HCMV preparation for human in vitro assays
HCMV strain Merlin (with mutations in RL13 and UL128 to enable stable propagation in fibroblasts) or TB40-BAC4 were propagated in immortalised human foetal foreskin fibroblasts (HFFF-hTERT) which were grown in DMEM (Gibco; Invitrogen) containing 10% FCS (Gibco; Invitrogen) at 37 °C in 5% CO2. Cells were pelleted by low-speed centrifugation, then virus pelleted from the supernatant by centrifugation (29,000 × g, 2 h, 21 °C), before being titred by plaque assay over 14 days on HFFFs using 1% Avicel overlay. Cultures that exhibited small plaques at 14 days were re-overlayed and incubated for a further 7 days then recounted. Plaques were visualised using a Zeiss Axio Observer Z1 microscope. Sizes were computed using ImageJ78,79.

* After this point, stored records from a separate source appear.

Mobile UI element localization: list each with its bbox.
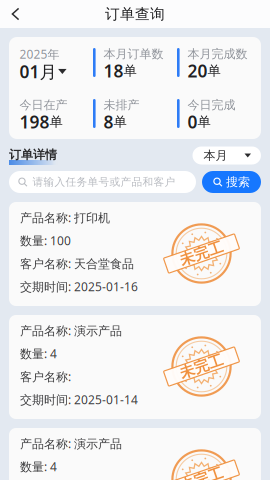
staticText: 单 [198,114,211,130]
staticText: 未完工 [179,244,224,262]
staticText: 01月 [20,60,57,83]
staticText: 本月 [204,148,228,163]
staticText: 本月订单数 [104,47,164,61]
staticText: 198 [20,110,50,133]
staticText: 数量: 4 [20,458,57,474]
staticText: 搜索 [226,175,250,189]
staticText: 未排产 [104,98,140,112]
staticText: 请输入任务单号或产品和客户 [32,175,176,188]
staticText: 单 [50,114,63,130]
staticText: 客户名称: [20,368,74,384]
staticText: 20 [188,59,208,82]
staticText: 产品名称: 演示产品 [20,322,122,338]
staticText: 单 [114,114,127,130]
staticText: 客户名称: 天合堂食品 [20,256,134,271]
staticText: 8 [104,110,114,133]
button[interactable]: Back [0,0,34,28]
staticText: 数量: 4 [20,346,57,361]
staticText: 数量: 100 [20,232,71,248]
staticText: 交期时间: 2025-01-14 [20,392,138,407]
staticText: 单 [208,63,221,79]
staticText: 交期时间: 2025-01-16 [20,278,138,294]
staticText: 18 [104,59,124,82]
staticText: 订单详情 [9,147,57,162]
staticText: 产品名称: 演示产品 [20,436,122,451]
staticText: 未完工 [179,470,224,480]
button[interactable]: 本月 [192,146,261,164]
staticText: 本月完成数 [188,47,248,61]
staticText: 2025年 [20,46,60,62]
staticText: 未完工 [179,358,224,376]
staticText: 今日完成 [188,98,236,112]
button[interactable]: 搜索 [202,171,261,193]
staticText: 产品名称: 打印机 [20,210,110,225]
staticText: 单 [124,63,137,79]
staticText: 订单查询 [105,5,165,23]
staticText: 0 [188,110,198,133]
staticText: 今日在产 [20,98,68,112]
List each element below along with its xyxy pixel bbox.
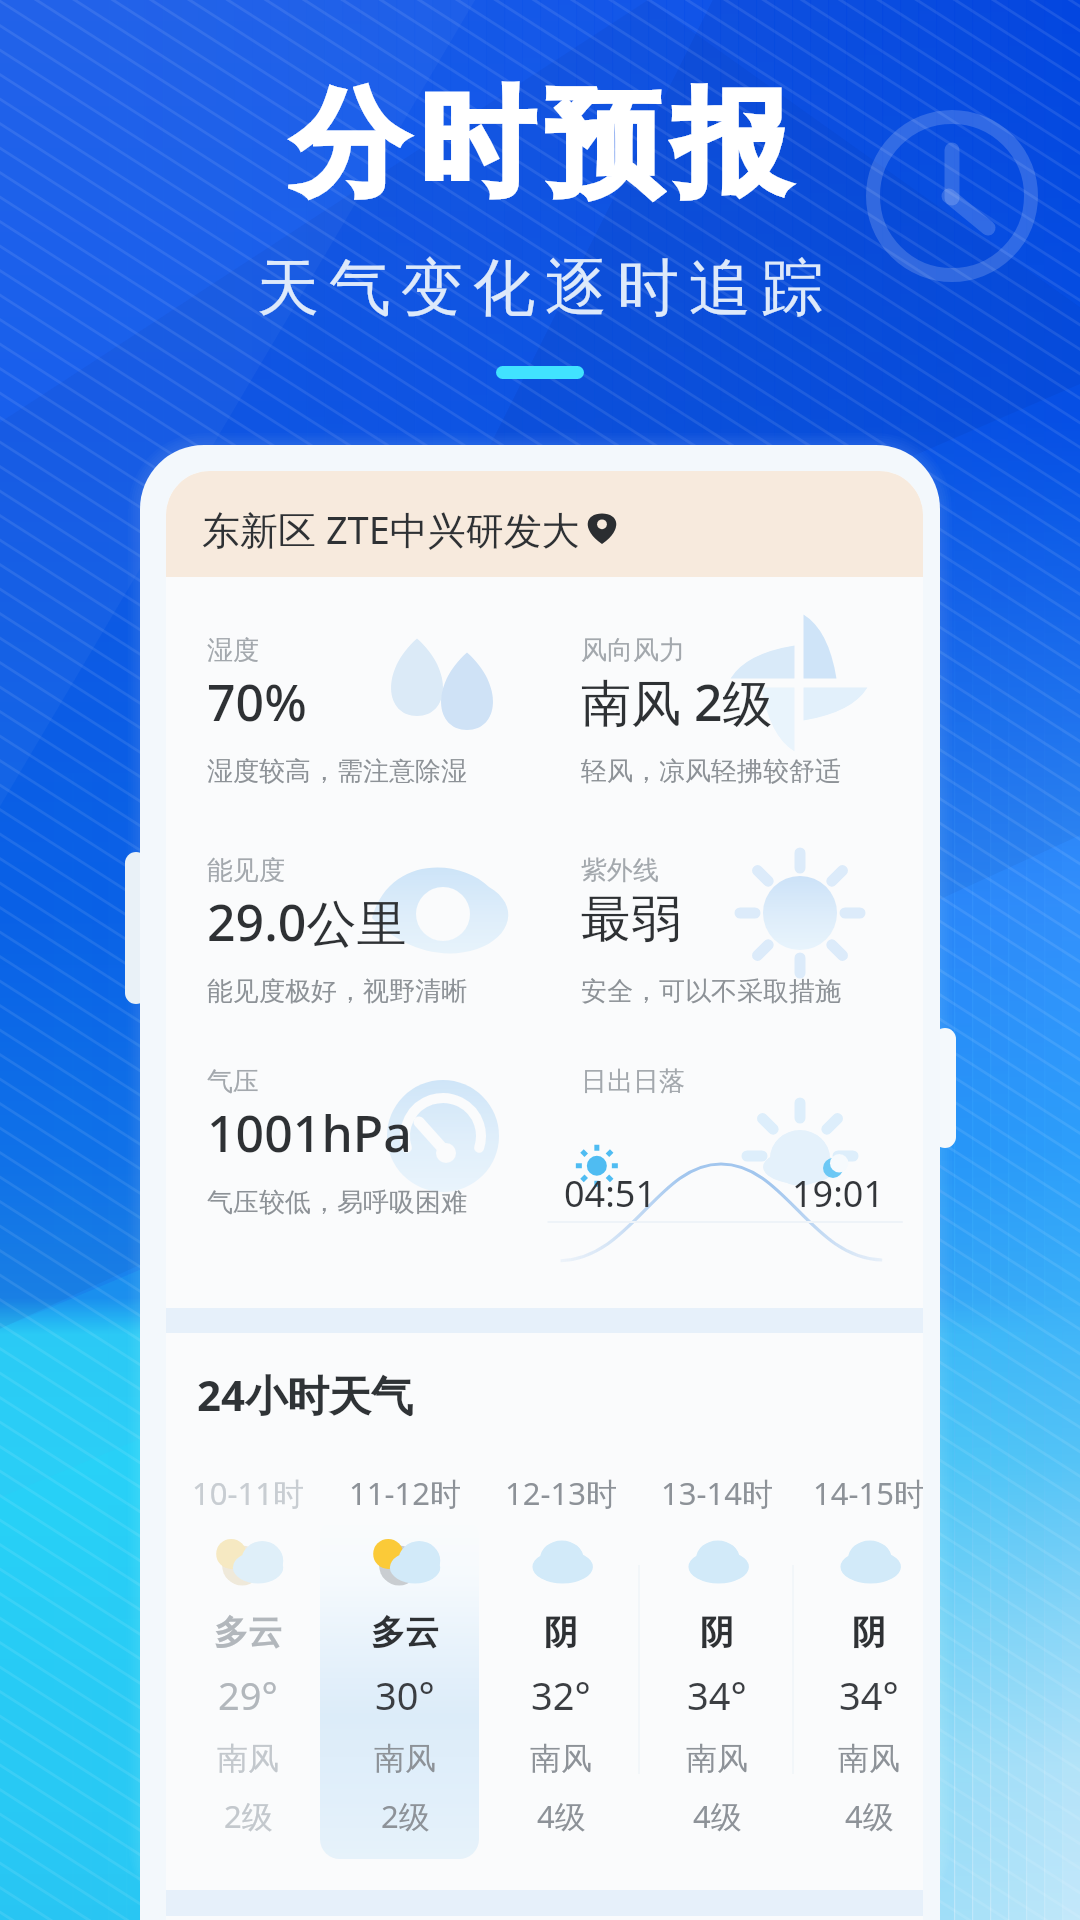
- staticText: 阴: [700, 1611, 734, 1654]
- staticText: 气压较低，易呼吸困难: [207, 1186, 467, 1219]
- staticText: 4级: [693, 1795, 742, 1837]
- staticText: 阴: [852, 1611, 886, 1654]
- staticText: 14-15时: [813, 1472, 923, 1514]
- button[interactable]: 10-11时: [170, 1466, 326, 1866]
- staticText: 天气变化逐时追踪: [252, 249, 828, 327]
- staticText: 东新区 ZTE中兴研发大: [202, 503, 580, 555]
- button[interactable]: 14-15时: [791, 1466, 923, 1866]
- staticText: 24小时天气: [197, 1366, 414, 1423]
- staticText: 4级: [845, 1795, 894, 1837]
- staticText: 南风 2级: [581, 668, 773, 736]
- button[interactable]: 紫外线: [540, 811, 914, 1023]
- staticText: 气压: [207, 1065, 259, 1098]
- staticText: 4级: [537, 1795, 586, 1837]
- staticText: 南风: [530, 1739, 592, 1778]
- staticText: 南风: [838, 1739, 900, 1778]
- staticText: 34°: [839, 1669, 899, 1721]
- button[interactable]: 东新区 ZTE中兴研发大: [166, 471, 923, 577]
- staticText: 能见度: [207, 854, 285, 887]
- staticText: 29.0公里: [207, 888, 407, 956]
- staticText: 阴: [544, 1611, 578, 1654]
- staticText: 04:51: [564, 1169, 657, 1218]
- staticText: 多云: [371, 1611, 439, 1654]
- button[interactable]: 日出日落: [540, 1022, 914, 1272]
- staticText: 30°: [375, 1669, 435, 1721]
- staticText: 10-11时: [192, 1472, 304, 1514]
- staticText: 2级: [381, 1795, 430, 1837]
- staticText: 轻风，凉风轻拂较舒适: [581, 755, 841, 788]
- button[interactable]: 12-13时: [483, 1466, 639, 1866]
- staticText: 11-12时: [349, 1472, 461, 1514]
- staticText: 1001hPa: [207, 1099, 412, 1167]
- staticText: 日出日落: [581, 1065, 685, 1098]
- button[interactable]: 11-12时: [327, 1466, 483, 1866]
- staticText: 29°: [218, 1669, 278, 1721]
- staticText: 紫外线: [581, 854, 659, 887]
- staticText: 安全，可以不采取措施: [581, 975, 841, 1008]
- staticText: 19:01: [792, 1169, 885, 1218]
- button[interactable]: 气压: [166, 1022, 540, 1234]
- button[interactable]: 13-14时: [639, 1466, 795, 1866]
- staticText: 分时预报: [286, 72, 794, 217]
- staticText: 32°: [531, 1669, 591, 1721]
- staticText: 风向风力: [581, 634, 685, 667]
- staticText: 湿度: [207, 634, 259, 667]
- button[interactable]: 能见度: [166, 811, 540, 1023]
- staticText: 南风: [686, 1739, 748, 1778]
- staticText: 能见度极好，视野清晰: [207, 975, 467, 1008]
- staticText: 2级: [224, 1795, 273, 1837]
- button[interactable]: 湿度: [166, 591, 540, 803]
- staticText: 12-13时: [505, 1472, 617, 1514]
- button[interactable]: 风向风力: [540, 591, 914, 803]
- staticText: 多云: [214, 1611, 282, 1654]
- staticText: 70%: [207, 668, 307, 736]
- staticText: 13-14时: [661, 1472, 773, 1514]
- staticText: 34°: [687, 1669, 747, 1721]
- staticText: 南风: [374, 1739, 436, 1778]
- staticText: 湿度较高，需注意除湿: [207, 755, 467, 788]
- staticText: 南风: [217, 1739, 279, 1778]
- staticText: 最弱: [581, 888, 681, 951]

Viral strain used: Victoria 01/20 (BVIC01)80 (provided by PHE Porton Down after supply from the Doherty Centre Melbourne, Australia). Virus was propagated on VeroE6 cells (ATCC, CRL-1586) and virions were pelleted through a 30% sucrose cushion and titrated on VeroE6 cells81.

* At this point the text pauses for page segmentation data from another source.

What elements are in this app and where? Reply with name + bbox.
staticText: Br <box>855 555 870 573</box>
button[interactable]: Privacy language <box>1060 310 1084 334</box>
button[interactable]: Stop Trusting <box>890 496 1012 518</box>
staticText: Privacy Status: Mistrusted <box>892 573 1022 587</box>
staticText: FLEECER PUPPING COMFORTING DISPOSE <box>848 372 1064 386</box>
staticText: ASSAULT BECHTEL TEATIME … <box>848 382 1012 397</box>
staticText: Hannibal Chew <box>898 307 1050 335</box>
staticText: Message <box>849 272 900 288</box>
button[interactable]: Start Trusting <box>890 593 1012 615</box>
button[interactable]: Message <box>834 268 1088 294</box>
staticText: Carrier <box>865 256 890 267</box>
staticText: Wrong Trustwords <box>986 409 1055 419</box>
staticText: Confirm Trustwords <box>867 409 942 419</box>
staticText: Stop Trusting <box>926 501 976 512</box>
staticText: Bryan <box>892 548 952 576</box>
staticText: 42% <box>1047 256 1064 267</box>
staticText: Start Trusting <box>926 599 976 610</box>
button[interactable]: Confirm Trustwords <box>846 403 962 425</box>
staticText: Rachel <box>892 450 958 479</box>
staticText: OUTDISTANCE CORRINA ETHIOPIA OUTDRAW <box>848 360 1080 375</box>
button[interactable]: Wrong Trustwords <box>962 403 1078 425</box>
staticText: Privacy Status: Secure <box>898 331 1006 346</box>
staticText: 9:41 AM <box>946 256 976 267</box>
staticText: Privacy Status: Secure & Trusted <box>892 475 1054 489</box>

Generation of z-DC/Ifitm3 −/− chimeric mice
Female wt recipient mice were gamma irradiated with 550 rad for 2 min over two intervals. After 24 h, mice were intravenously (i.v) transfused with 1 × 106 bone marrow-derived cells from Ifitm3−/− and wt-zDC-DTR82 female donors. Twelve weeks later mice were administered either with or without Diptheria toxin (DT) (1 μg/ml) i.p. 24 h later mice were infected with MCMV and weight loss was assessed over time.
In vitro infections
Bone marrow-derived dendritic cells (BM-DCs) cells from either wt, ifitm3−/−, Tlr3−/−, Tlr7−/− and Tlr9−/−, Nogo-A/B−/−, Nogo-A/Bwt, Ifitm3wtMyD88wt, Ifitm3−/−MyD88wt, Ifitm3wtMyD88−/−, Ifitm3−/−MyD88−/− and Ifitm3−/−Nogo-A/B−/− mice were incubated at 4 × 105 cells per ml in R10 media supplemented with 100 U/ml Penicillin/streptomycin, 2 mM L-glutamine, 0.1 M HEPES, 50 μΜ B-Mercaptoethanol and 1 × MEM non-essential amino acids (all Gibco, Thermo Fisher) and 20 ng/ml GM-CSF (Biolegend) for 9 days replenishing the media at d2, 4 and 7. Differentiated BM-DCs were then stimulated with MCMV at a MOI of 1 or 0.1 or IAV A/X-31 (H3N2) at an MOI of 1 as indicated. Cells were infected via centrifugation and supernatant was harvested at 6 and 24 h post infection. In some experiments, cells were treated with various blocking reagents, TLR ligands or siRNAs as described in more detail below.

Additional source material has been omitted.